▸ WORK REQUEST
Reproduce only what runs from the line containing "интересно и необычно." to the line containing "الذي يجمع بين" in the records below, inclusive. Keep it exact, and keep the pictures out.

ENTRIES SHOWN: Begin

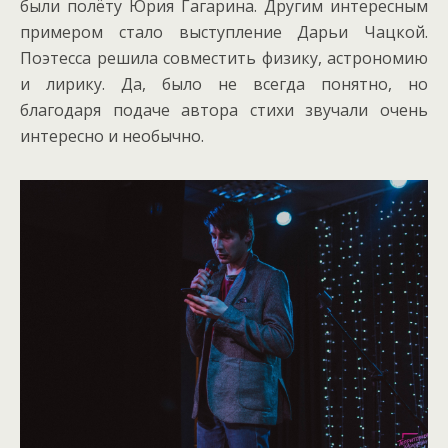
были полёту Юрия Гагарина. Другим интересным
примером стало выступление Дарьи Чацкой.
Поэтесса решила совместить физику, астрономию
и лирику. Да, было не всегда понятно, но
благодаря подаче автора стихи звучали очень
интересно и необычно.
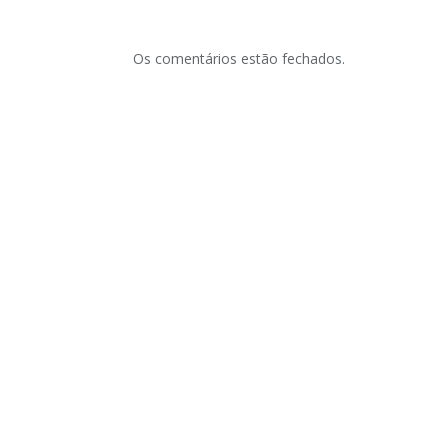
Os comentários estão fechados.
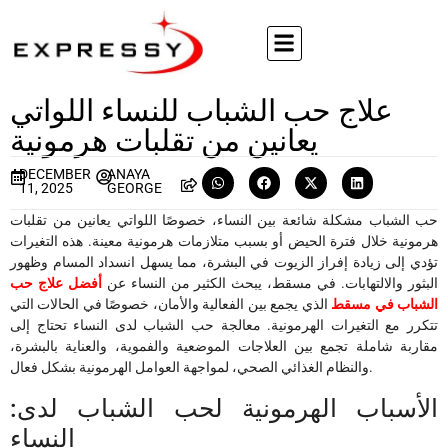
علاج حب الشباب للنساء اللواتي
يعانين من تقلبات هرمونية
DECEMBER
ANAYA
11, 2025
GEORGE
حب الشباب مشكلة شائعة بين النساء، خصوصًا اللواتي يعانين من تقلبات
هرمونية خلال فترة الحيض أو بسبب متلازمات هرمونية معينة. هذه التغيرات
تؤدي إلى زيادة إفراز الزيوت في البشرة، مما يسهل انسداد المسام وظهور
البثور والالتهابات. في مسقط، يبحث الكثير من النساء عن
أفضل علاج حب
الشباب في مسقط
الذي يجمع بين الفعالية والأمان، خصوصًا في الحالات التي
تتكرر مع التغيرات الهرمونية. معالجة حب الشباب لدى النساء تحتاج إلى
مقاربة شاملة تجمع بين العلاجات الموضعية والفموية، والعناية بالبشرة،
والنظام الغذائي الصحي، لمواجهة العوامل الهرمونية بشكل فعال.
:الأسباب الهرمونية لحب الشباب لدى
النساء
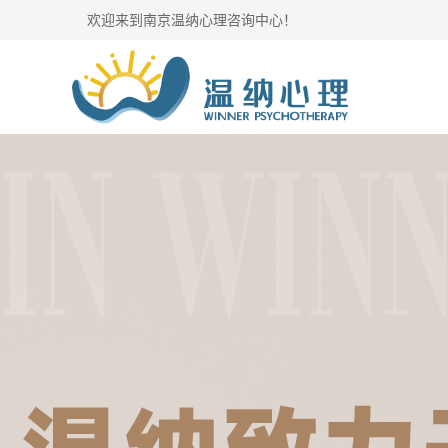
欢迎来到南京温纳心理咨询中心！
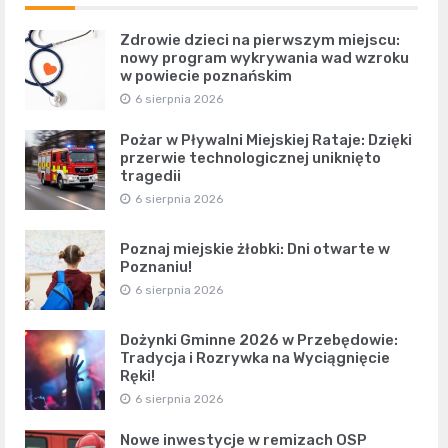
Zdrowie dzieci na pierwszym miejscu:
nowy program wykrywania wad wzroku
w powiecie poznańskim
6 sierpnia 2026
Pożar w Pływalni Miejskiej Rataje: Dzięki
przerwie technologicznej uniknięto
tragedii
6 sierpnia 2026
Poznaj miejskie żłobki: Dni otwarte w
Poznaniu!
6 sierpnia 2026
Dożynki Gminne 2026 w Przebędowie:
Tradycja i Rozrywka na Wyciągnięcie
Ręki!
6 sierpnia 2026
Nowe inwestycje w remizach OSP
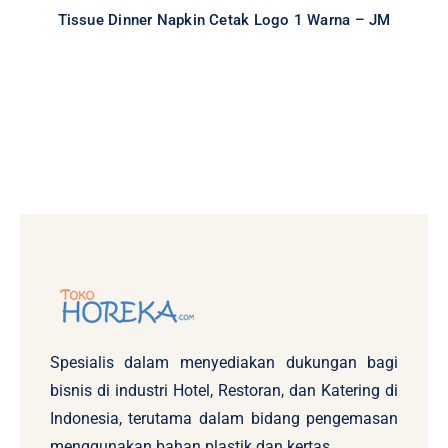
Tissue Dinner Napkin Cetak Logo 1 Warna – JM
Spesialis dalam menyediakan dukungan bagi
bisnis di industri Hotel, Restoran, dan Katering di
Indonesia, terutama dalam bidang pengemasan
menggunakan bahan plastik dan kertas.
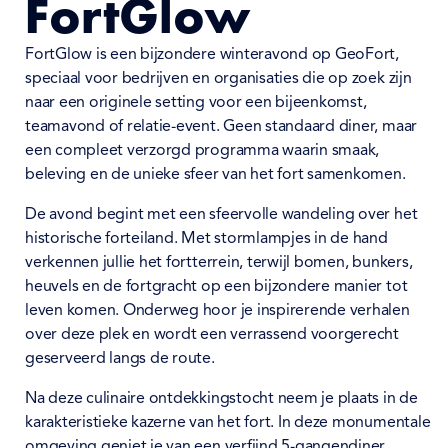
FortGlow
FortGlow is een bijzondere winteravond op GeoFort,
speciaal voor bedrijven en organisaties die op zoek zijn
naar een originele setting voor een bijeenkomst,
teamavond of relatie-event. Geen standaard diner, maar
een compleet verzorgd programma waarin smaak,
beleving en de unieke sfeer van het fort samenkomen.
De avond begint met een sfeervolle wandeling over het
historische forteiland. Met stormlampjes in de hand
verkennen jullie het fortterrein, terwijl bomen, bunkers,
heuvels en de fortgracht op een bijzondere manier tot
leven komen. Onderweg hoor je inspirerende verhalen
over deze plek en wordt een verrassend voorgerecht
geserveerd langs de route.
Na deze culinaire ontdekkingstocht neem je plaats in de
karakteristieke kazerne van het fort. In deze monumentale
omgeving geniet je van een verfijnd 5-gangendiner,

ENTRIES SHOWN: End

▸ RESULT
интересно и необычно.
Os comentários estão fechados.
علاج حب الشباب للنساء اللواتي
يعانين من تقلبات هرمونية
DECEMBER
ANAYA
11, 2025
GEORGE
حب الشباب مشكلة شائعة بين النساء، خصوصًا اللواتي يعانين من تقلبات
هرمونية خلال فترة الحيض أو بسبب متلازمات هرمونية معينة. هذه التغيرات
تؤدي إلى زيادة إفراز الزيوت في البشرة، مما يسهل انسداد المسام وظهور
البثور والالتهابات. في مسقط، يبحث الكثير من النساء عن
أفضل علاج حب
الشباب في مسقط
الذي يجمع بين الفعالية والأمان، خصوصًا في الحالات التي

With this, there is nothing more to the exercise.